Your answer must hold only the lines below from the line containing "Financieel te adverteren" through the line containing "Superhero Race Car, neagra, 4", each reproduced exactly.

Saved entries:
::::

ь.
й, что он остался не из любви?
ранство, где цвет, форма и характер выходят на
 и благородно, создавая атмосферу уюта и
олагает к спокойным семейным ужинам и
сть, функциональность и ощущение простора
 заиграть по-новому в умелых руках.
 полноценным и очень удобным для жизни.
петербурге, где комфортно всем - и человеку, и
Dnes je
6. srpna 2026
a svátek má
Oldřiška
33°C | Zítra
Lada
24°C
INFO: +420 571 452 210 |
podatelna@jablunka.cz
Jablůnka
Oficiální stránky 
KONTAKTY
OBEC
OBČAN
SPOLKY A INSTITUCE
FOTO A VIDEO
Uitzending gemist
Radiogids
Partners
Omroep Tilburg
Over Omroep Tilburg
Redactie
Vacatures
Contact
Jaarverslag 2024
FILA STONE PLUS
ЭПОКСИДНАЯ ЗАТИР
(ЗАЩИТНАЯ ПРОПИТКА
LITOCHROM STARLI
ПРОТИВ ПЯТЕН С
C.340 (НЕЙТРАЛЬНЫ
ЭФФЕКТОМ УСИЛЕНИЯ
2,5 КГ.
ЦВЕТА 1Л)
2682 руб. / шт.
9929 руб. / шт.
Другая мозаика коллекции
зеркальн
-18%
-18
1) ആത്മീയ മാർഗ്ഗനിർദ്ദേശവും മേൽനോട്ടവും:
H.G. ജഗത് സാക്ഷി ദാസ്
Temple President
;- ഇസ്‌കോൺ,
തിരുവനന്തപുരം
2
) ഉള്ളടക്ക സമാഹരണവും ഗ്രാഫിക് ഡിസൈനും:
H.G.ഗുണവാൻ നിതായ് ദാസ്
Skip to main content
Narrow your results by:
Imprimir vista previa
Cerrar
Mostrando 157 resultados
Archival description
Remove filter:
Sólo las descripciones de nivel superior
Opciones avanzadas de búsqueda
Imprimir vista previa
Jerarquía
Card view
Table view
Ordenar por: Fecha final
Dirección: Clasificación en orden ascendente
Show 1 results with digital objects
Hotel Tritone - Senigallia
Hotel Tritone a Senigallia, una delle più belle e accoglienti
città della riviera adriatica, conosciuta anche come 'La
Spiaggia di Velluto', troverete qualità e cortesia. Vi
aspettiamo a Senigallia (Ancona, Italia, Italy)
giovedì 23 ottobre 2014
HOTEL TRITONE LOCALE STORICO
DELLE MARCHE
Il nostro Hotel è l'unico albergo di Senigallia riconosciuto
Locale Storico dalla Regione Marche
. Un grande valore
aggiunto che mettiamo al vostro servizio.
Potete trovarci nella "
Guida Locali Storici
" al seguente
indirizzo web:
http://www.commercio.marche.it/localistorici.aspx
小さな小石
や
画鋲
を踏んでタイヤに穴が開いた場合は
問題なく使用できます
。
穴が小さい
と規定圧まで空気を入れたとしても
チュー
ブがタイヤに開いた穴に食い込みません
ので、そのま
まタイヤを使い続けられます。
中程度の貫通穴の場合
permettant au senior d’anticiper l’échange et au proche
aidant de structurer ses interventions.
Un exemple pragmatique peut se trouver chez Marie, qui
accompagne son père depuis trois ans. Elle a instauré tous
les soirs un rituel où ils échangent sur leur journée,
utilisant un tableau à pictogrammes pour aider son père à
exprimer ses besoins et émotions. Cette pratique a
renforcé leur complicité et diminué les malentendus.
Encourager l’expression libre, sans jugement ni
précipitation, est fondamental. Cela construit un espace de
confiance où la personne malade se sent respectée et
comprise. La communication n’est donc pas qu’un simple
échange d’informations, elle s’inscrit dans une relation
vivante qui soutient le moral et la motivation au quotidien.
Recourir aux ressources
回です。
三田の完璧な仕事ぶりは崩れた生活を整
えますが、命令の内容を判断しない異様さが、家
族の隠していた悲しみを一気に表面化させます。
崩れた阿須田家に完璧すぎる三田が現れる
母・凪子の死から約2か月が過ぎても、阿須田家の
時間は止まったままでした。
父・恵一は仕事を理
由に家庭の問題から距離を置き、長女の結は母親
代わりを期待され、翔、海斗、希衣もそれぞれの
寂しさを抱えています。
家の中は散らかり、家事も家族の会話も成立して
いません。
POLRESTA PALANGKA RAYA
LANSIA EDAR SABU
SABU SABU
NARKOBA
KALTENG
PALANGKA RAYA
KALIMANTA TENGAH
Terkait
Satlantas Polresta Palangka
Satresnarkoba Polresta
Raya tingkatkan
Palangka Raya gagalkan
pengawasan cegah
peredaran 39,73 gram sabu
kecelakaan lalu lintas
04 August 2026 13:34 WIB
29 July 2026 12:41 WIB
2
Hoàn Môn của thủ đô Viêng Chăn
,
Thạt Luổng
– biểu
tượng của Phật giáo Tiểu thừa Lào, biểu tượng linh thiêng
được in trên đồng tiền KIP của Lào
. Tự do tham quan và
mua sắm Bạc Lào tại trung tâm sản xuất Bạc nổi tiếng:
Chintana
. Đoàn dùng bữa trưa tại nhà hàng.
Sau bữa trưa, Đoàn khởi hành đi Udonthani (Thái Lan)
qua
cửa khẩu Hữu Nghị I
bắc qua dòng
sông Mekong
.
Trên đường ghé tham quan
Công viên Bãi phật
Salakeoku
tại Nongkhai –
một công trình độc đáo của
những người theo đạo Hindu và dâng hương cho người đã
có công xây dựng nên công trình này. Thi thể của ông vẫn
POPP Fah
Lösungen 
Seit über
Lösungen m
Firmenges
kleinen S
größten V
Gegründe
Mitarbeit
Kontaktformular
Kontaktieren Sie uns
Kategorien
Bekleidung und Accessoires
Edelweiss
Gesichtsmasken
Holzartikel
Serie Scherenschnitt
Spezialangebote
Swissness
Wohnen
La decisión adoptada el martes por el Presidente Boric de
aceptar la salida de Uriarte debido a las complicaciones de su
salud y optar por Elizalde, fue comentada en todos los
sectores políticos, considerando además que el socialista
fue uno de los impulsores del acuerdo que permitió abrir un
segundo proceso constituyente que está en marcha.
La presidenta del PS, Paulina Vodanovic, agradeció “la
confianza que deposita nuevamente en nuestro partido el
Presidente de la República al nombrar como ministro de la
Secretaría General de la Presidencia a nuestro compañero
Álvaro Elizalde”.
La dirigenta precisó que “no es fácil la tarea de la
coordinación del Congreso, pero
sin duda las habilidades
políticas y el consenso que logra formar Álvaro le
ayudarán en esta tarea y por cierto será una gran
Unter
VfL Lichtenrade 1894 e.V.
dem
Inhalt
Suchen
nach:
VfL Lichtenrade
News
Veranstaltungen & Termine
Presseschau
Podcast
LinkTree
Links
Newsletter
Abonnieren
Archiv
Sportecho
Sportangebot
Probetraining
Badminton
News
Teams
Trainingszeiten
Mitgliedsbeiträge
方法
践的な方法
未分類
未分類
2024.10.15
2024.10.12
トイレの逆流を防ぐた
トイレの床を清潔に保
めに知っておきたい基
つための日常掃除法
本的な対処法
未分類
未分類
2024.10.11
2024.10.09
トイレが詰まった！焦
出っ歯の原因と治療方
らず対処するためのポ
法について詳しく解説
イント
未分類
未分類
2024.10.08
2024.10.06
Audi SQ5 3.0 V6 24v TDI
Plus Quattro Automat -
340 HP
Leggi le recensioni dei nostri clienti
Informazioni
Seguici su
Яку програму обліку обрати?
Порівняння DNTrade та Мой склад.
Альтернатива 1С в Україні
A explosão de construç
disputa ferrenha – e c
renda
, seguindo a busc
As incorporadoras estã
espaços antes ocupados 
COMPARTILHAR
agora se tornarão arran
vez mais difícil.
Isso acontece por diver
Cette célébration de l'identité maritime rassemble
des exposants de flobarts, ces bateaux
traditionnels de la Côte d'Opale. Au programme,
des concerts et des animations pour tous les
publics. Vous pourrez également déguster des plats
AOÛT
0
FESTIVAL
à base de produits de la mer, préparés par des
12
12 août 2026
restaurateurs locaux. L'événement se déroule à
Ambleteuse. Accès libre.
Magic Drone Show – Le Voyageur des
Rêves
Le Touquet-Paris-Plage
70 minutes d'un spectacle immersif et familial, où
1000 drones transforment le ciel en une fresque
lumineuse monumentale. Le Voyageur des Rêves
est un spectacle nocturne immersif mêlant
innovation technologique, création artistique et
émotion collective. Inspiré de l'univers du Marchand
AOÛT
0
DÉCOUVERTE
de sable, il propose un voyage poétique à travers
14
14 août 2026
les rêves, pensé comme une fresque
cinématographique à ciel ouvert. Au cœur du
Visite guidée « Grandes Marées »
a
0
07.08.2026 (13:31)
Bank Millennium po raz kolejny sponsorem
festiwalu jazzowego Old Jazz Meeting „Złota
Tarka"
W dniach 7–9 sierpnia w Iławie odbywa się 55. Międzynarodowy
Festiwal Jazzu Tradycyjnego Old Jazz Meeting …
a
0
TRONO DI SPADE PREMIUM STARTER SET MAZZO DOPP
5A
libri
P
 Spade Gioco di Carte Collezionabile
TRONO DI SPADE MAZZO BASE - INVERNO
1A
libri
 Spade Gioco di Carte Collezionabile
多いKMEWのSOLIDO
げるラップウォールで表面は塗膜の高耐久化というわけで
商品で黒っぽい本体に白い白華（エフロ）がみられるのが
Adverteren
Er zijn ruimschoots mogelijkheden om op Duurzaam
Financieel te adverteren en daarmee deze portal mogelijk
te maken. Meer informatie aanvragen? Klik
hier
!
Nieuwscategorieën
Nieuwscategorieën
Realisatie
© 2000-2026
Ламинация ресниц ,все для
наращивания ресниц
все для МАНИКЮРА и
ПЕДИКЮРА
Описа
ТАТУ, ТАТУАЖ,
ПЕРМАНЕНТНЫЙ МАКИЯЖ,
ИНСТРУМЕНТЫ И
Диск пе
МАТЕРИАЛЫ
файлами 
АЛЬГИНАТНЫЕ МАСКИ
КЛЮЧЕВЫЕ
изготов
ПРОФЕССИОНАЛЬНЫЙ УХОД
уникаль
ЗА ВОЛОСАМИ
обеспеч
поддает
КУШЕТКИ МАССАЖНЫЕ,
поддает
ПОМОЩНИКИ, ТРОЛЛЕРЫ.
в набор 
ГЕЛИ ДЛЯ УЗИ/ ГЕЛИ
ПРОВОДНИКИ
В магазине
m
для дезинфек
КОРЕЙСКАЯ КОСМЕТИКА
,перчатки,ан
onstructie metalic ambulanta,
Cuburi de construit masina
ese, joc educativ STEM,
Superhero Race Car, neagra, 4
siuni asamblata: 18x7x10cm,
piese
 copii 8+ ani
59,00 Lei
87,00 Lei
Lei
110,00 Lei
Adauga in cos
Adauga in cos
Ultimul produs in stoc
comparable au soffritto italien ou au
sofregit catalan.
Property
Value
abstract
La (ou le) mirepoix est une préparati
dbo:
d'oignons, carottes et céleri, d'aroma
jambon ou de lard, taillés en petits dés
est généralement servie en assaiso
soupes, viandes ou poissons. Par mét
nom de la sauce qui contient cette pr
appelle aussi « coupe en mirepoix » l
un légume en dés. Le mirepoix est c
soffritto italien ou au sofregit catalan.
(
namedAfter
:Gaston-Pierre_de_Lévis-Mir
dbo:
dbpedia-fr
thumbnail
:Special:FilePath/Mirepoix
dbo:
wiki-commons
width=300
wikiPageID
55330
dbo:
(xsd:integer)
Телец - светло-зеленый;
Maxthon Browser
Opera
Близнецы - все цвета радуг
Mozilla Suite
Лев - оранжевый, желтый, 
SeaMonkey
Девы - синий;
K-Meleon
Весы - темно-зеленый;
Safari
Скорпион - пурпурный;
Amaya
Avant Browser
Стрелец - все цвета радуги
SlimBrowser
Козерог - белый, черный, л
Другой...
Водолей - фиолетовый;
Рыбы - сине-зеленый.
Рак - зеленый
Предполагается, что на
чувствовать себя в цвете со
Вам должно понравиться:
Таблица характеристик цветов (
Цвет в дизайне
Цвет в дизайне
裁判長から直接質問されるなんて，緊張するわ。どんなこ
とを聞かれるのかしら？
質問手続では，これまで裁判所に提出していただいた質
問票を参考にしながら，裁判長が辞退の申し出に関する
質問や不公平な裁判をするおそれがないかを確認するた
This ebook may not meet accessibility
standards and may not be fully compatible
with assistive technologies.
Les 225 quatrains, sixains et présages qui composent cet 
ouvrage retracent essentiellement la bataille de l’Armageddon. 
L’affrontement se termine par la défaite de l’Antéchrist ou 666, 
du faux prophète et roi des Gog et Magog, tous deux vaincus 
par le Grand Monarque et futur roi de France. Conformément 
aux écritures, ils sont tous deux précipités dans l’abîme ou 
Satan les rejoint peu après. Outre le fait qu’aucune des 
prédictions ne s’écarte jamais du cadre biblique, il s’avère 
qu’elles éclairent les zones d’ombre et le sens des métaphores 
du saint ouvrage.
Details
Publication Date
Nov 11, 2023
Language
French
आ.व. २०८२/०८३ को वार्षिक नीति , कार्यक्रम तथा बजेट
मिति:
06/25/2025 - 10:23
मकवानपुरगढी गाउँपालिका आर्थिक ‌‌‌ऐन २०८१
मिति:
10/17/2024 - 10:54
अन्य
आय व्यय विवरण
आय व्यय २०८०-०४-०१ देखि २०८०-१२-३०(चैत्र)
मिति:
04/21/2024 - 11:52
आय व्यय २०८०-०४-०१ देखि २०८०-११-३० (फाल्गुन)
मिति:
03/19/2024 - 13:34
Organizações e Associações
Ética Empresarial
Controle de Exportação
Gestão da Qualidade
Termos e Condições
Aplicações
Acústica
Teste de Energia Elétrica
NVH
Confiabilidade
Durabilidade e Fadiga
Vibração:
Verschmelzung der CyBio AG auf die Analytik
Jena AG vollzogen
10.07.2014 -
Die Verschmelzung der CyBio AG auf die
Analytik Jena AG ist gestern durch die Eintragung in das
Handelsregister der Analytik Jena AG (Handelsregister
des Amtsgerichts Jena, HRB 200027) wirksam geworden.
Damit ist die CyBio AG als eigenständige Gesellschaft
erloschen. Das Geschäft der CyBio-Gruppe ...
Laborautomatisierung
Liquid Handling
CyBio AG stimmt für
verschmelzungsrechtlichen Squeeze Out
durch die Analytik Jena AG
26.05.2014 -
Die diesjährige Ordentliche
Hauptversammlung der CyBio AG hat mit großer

::::

■ RESPONSE TO THIS TASK ■
Financieel te adverteren en daarmee deze portal mogelijk
te maken. Meer informatie aanvragen? Klik
hier
!
Nieuwscategorieën
Nieuwscategorieën
Realisatie
© 2000-2026
Ламинация ресниц ,все для
наращивания ресниц
все для МАНИКЮРА и
ПЕДИКЮРА
Описа
ТАТУ, ТАТУАЖ,
ПЕРМАНЕНТНЫЙ МАКИЯЖ,
ИНСТРУМЕНТЫ И
Диск пе
МАТЕРИАЛЫ
файлами 
АЛЬГИНАТНЫЕ МАСКИ
КЛЮЧЕВЫЕ
изготов
ПРОФЕССИОНАЛЬНЫЙ УХОД
уникаль
ЗА ВОЛОСАМИ
обеспеч
поддает
КУШЕТКИ МАССАЖНЫЕ,
поддает
ПОМОЩНИКИ, ТРОЛЛЕРЫ.
в набор 
ГЕЛИ ДЛЯ УЗИ/ ГЕЛИ
ПРОВОДНИКИ
В магазине
m
для дезинфек
КОРЕЙСКАЯ КОСМЕТИКА
,перчатки,ан
onstructie metalic ambulanta,
Cuburi de construit masina
ese, joc educativ STEM,
Superhero Race Car, neagra, 4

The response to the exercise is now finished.